例えばトマト・なす・ピーマンなどの夏野菜を想像してみましょう。これらの野菜の原産地は、日本の本州近辺より暖かい国々です。なので早春の気温は発芽にとって本来低すぎるのですね。
夏野菜(トマト・なす・ピーマンなど)
(例)7月から収穫したい → 5月のGW明けには苗を定植したい(大きく育てる場所へ小さな苗を植え替えることを定植といいます) → それまでにしっかりとした苗を育てたい → 3月に種をまいて発芽させたい。
しかし、早春の3月は肌寒く、屋内でもまだ「発芽に適した温度」ではありません。ではどうするのか?プロの農家さんは、専門的にいろいろな設備・機材を使って「発芽に適した温度」を実現させ発芽させて、早い時期に苗を作られていますが、趣味で家庭菜園を楽しまれている方の多くはプロの方が作られた苗を購入しているのではないでしょうか。

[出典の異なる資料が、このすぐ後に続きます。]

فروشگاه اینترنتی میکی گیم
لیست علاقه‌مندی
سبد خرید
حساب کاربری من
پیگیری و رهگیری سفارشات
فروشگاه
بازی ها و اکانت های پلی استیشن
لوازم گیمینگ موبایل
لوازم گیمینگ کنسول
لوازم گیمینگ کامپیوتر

確実で安心ですね。
でも、機会があれば勉強を兼ねて種を購入して、「ポケット催芽」という方法で発芽の促進をさせて、暖かい家の中で自分で苗を育てることにチャレンジしてみても良いかも知れません。
ポケット催芽というのは、種を濡らしたテッシュペーパーなどで包み込んで水分がある状態をキープさせ、それを小さなビニール袋やラップで覆って、シャツのポケットなどに入れて発芽を促進する方法。人の体温で温めて発芽を促進する原理です。
実際僕もやってみましたが、水分を切らさない・時々空気に触れさす・お風呂の時はどうする?(笑)など手間がかかりましたが5日くらい経つとわずかに発芽したので、そっとポットの土に蒔きました。

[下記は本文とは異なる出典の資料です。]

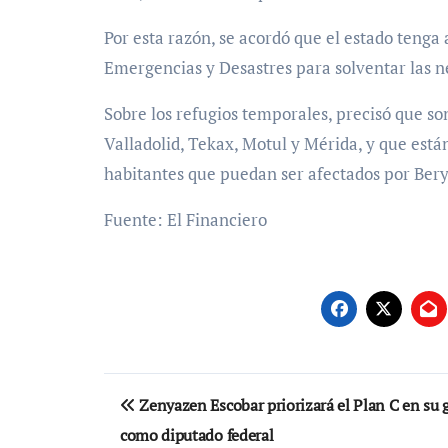
Por esta razón, se acordó que el estado tenga 
Emergencias y Desastres para solventar las n
Sobre los refugios temporales, precisó que so
Valladolid, Tekax, Motul y Mérida, y que está
habitantes que puedan ser afectados por Bery
Fuente: El Financiero
Navegación
Zenyazen Escobar priorizará el Plan C en su 
de
como diputado federal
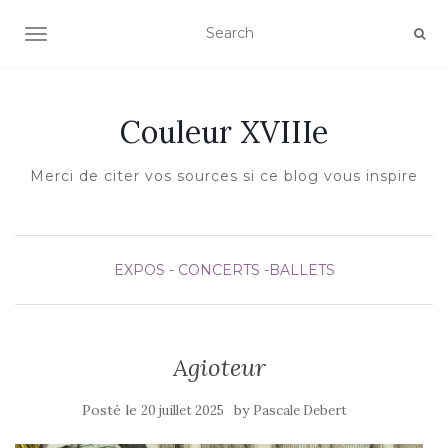
AFFICHER/MASQUER LA NAVIGATION
Couleur XVIIIe
Merci de citer vos sources si ce blog vous inspire
EXPOS - CONCERTS -BALLETS
Agioteur
Posté le
by
20 juillet 2025
Pascale Debert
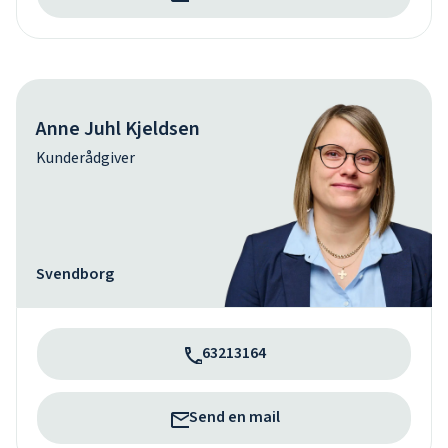
Anne Juhl Kjeldsen
Kunderådgiver
Svendborg
63213164
Send en mail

土は専用の「種まき用土」がおすすめです。発芽がうまくいけば「生育に適した温度」は比較的範囲が広いので順調に育ちやすいと思いますが、秋が深まる季節11月にもなると日も短くなって気温も急に下がってくるので、秋~冬の作物の中には注意が必要なものが多くなってきますね。発芽や生育に適した温度を把握して、地方によっては早めの生育がおすすめです。
養分
養分は植物の「生育」にとって大切な条件です。不足すると生育が遅くなったたり、止まってしまうこともあります。養分は「多量要素」と「微量要素」に分かれます。

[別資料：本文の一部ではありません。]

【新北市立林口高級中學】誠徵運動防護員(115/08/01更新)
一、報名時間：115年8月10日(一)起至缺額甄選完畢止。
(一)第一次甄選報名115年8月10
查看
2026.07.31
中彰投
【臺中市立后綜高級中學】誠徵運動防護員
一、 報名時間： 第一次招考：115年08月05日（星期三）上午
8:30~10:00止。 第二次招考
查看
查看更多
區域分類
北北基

水素(H) 炭素(C)、酸素(O)、窒素(N)、リン(P)、カリウム(K)、カルシウム(Ca)、マグネシウム(Mg)、イオウ(S)
マンガン(Mn)、ホウ素(B)、モリブデン(Mo)、銅(Cu)、亜鉛(Zn)、鉄(Fe)、塩素(Cl)、ニッケル(Ni)
多量要素は、土の中にたくさん必要です。特に窒素・リン・カリウムは大切で、三大要素と言われています。